•
Author: Natasha Glover •
∞
All living organisms descended from a common ancestor, and therefore all living organisms have some genes in common. Therefore, we can take any two species on the tree of life and find out what set of genes were present in the common ancestor of the two species by looking for the genes that they still share to this day. When two species are closely related, i.e. close together on the tree of life, we can observe that much of their genome is the same. But what do I mean by “same”, and what do I mean by “shared”?

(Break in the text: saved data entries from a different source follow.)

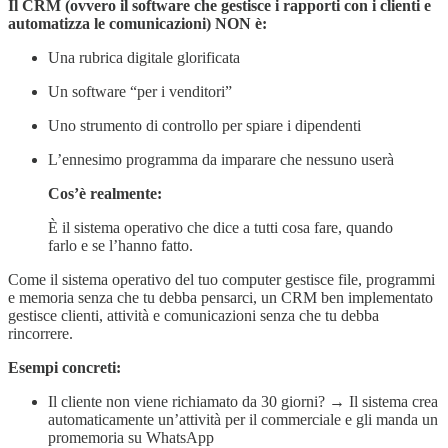
Il CRM (ovvero il software che gestisce i rapporti con i clienti e
automatizza le comunicazioni) NON è:
Una rubrica digitale glorificata
Un software “per i venditori”
Uno strumento di controllo per spiare i dipendenti
L’ennesimo programma da imparare che nessuno userà
Cos’è realmente:
È il sistema operativo che dice a tutti cosa fare, quando
farlo e se l’hanno fatto.
Come il sistema operativo del tuo computer gestisce file, programmi
e memoria senza che tu debba pensarci, un CRM ben implementato
gestisce clienti, attività e comunicazioni senza che tu debba
rincorrere.
Esempi concreti:
Il cliente non viene richiamato da 30 giorni? → Il sistema crea
automaticamente un’attività per il commerciale e gli manda un
promemoria su WhatsApp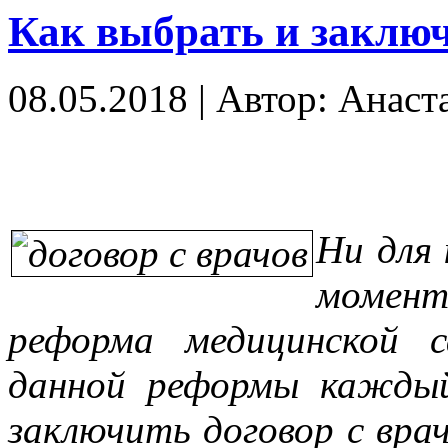
Как выбрать и заключ
08.05.2018
|
Автор: Анаст
Ни для 
момен
реформа медицинской 
данной реформы кажды
заключить договор с вра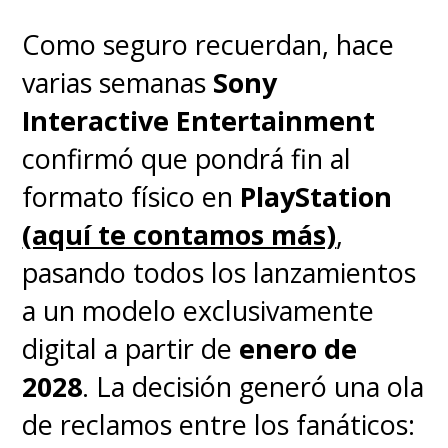
¿Cuándo termina el Cyber Day
Como seguro recuerdan, hace
2026 en Chile?
El evento tiene
varias semanas
Sony
una duración limitada definida
Interactive Entertainment
por la Cámara de Comercio de
confirmó que pondrá fin al
Santiago, entre el 1 y el 3 de
formato físico en
PlayStation
junio.
(aquí te contamos más)
,
¿Cómo saber si una oferta de
pasando todos los lanzamientos
consola es real?
Utiliza
a un modelo exclusivamente
comparadores de precios como
digital a partir de
enero de
Knasta para revisar el historial de
2028
. La decisión generó una ola
valores de los últimos meses.
de reclamos entre los fanáticos: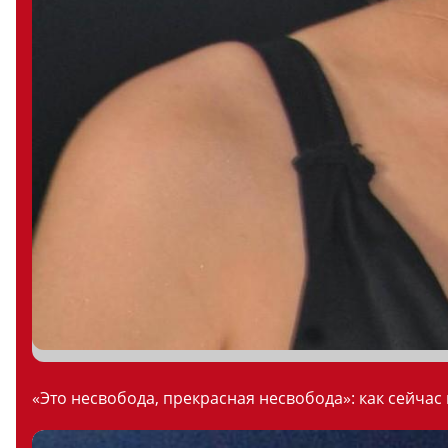
«Это несвобода, прекрасная несвобода»: как сейчас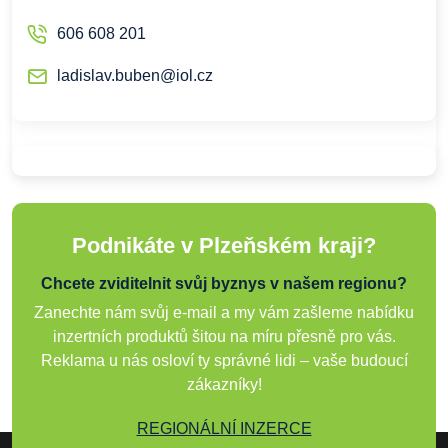
606 608 201
ladislav.buben@iol.cz
Podnikáte v Plzeňském kraji?
Chcete zviditelnit svůj byznys v našem regionu?
Zanechte nám svůj e-mail a my vám zašleme nabídku
inzertních produktů šitou na míru přesně pro vás.
Reklama u nás osloví ty správné lidi – vaše budoucí
zákazníky!
REGIONÁLNÍ INZERCE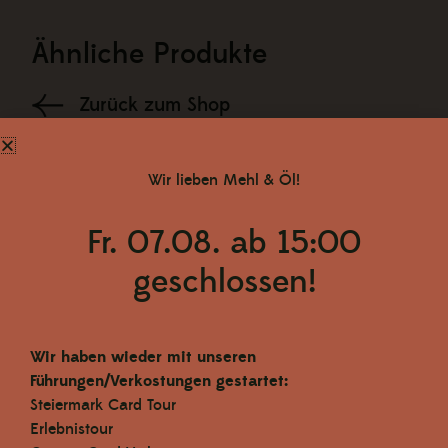
Ähnliche Produkte
Zurück zum Shop
Wir lieben Mehl & Öl!
Fr. 07.08. ab 15:00
geschlossen!
Wir haben wieder mit unseren
Führungen/Verkostungen gestartet:
Steiermark Card Tour
Erlebnistour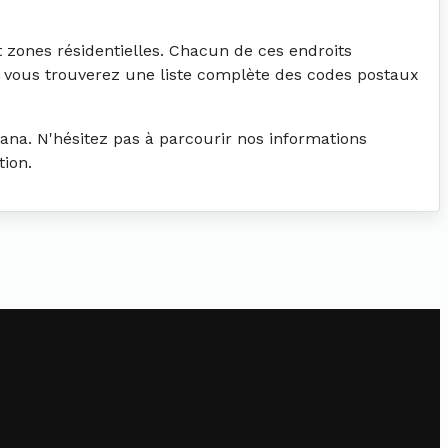
t zones résidentielles. Chacun de ces endroits
, vous trouverez une liste complète des codes postaux
ana. N'hésitez pas à parcourir nos informations
tion.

Genomes are complex, with many layers of control (DNA-level, RNA-level, protein-level, epigenetic level, alternative splicing-level, protein-protein interaction level, transposable element-level, etc). Because of this complexity, there could be many ways to compare the genomes of two different species to determine which portion of the genome is shared.

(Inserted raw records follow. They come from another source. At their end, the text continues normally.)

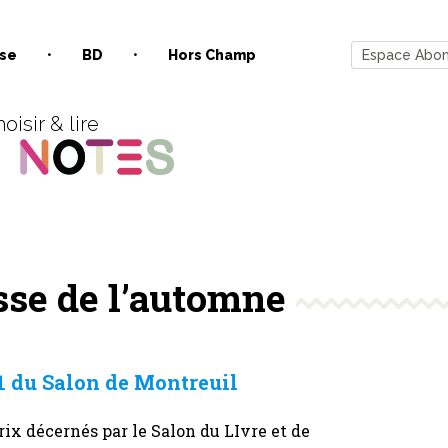
se
BD
Hors Champ
Espace Abo
oisir & lire
sse de l’automne
1 du Salon de Montreuil
prix décernés par le Salon du LIvre et de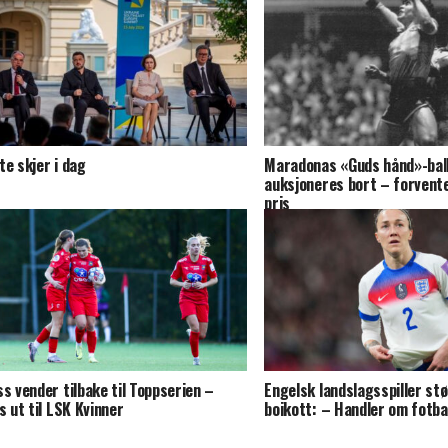
te skjer i dag
Maradonas «Guds hånd»-ball
auksjoneres bort – forvent
pris
ss vender tilbake til Toppserien –
Engelsk landslagsspiller stø
es ut til LSK Kvinner
boikott: – Handler om fotba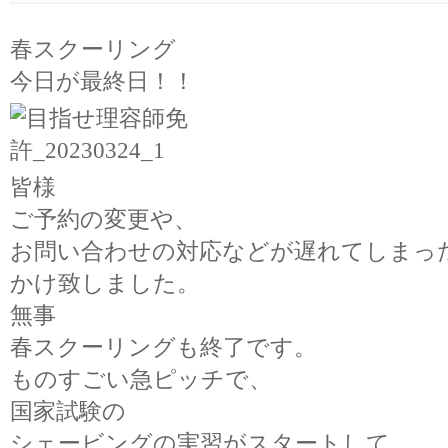
春スクーリング
今日が最終日！！
皆様
ご予約の変更や、
お問い合わせの対応などが遅れてしまっ
かけ致しました。
無事
春スクーリングも終了です。
ものすごい急ピッチで、
国家試験の
シェービングの実習がスタートして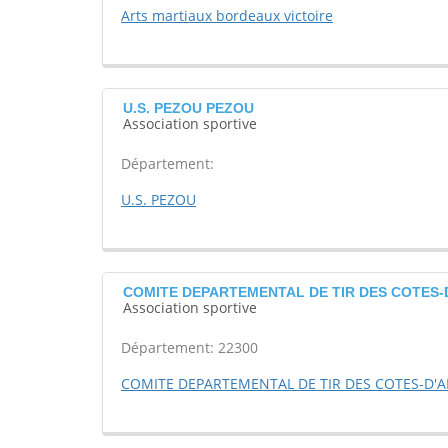
Arts martiaux bordeaux victoire
U.S. PEZOU PEZOU
Association sportive
Département:
U.S. PEZOU
COMITE DEPARTEMENTAL DE TIR DES COTES-
Association sportive
Département: 22300
COMITE DEPARTEMENTAL DE TIR DES COTES-D'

In this blog post, when I refer to “shared” parts of the genome, I’m referring to orthologs, which are genes in different species that started diverging due to a speciation event. Orthologs can be inferred from complete genome sequences, and there are many different methods to do this. In particular, I will focus on the Dessimoz lab’s method and database, Orthologous MAtrix, or OMA. OMA uses protein sequences from whole genome annotations to compute orthologs between over 2000 species. The OMA algorithm is graph-based, compares all protein sequences to all others to find the closest between two genomes, allows for duplicates, and uses information from related genomes to improve the calling. OMA is available at https://omabrowser.org/.
It’s quite well-publicized that humans and chimps are extremely similar in terms of gene content, which is why they could be considered our evolutionary cousins1. However, when two species are more distantly related, there is less of their genomes which are the same. But how distant can we go in the tree of life and still see the same genes between different species? For example, how many genes do I (a human) have in common with a plant? Can we even detect orthologs between two species so evolutionarily distant? And if so, what biological/functional role do these genes play?
In this blog post, I will show how to use OMA and some of its tools to find out how much of the human genome we share with plants. There are many different plant species with their genomes’ sequenced, so I will use the extensively-studied model species Arabidopsis thaliana as the representative plant to compare the human protein-coding genes to.
Setup
For the remainder of this blog post, I will show how to use the OMA database, accessed via the python REST API, to get ortholog pairs between two genomes.
In python, I use the requests library to send queries for information to the server housing the OMA database. Pandas is a well-known python library for working with dataframes, so I will use that for analysis. For more information, see:
Let’s start our python code by importing libraries:
import requests
import json
import pandas as pd
The OMA API is accessible from the following link, so we will save it for later use in our code:
api_url = "https://omabrowser.org/api"
Getting pairwise orthologs with the OMA API
Pairwise orthologs are computed between all pairs of species in OMA as part of the normal OMA pipeline. Accessing the data will result in a list of pairs of genes, one from one species and the other from the other species. Any one gene may be involved in several different pairs, depending of if its ortholog has undergone duplication or not.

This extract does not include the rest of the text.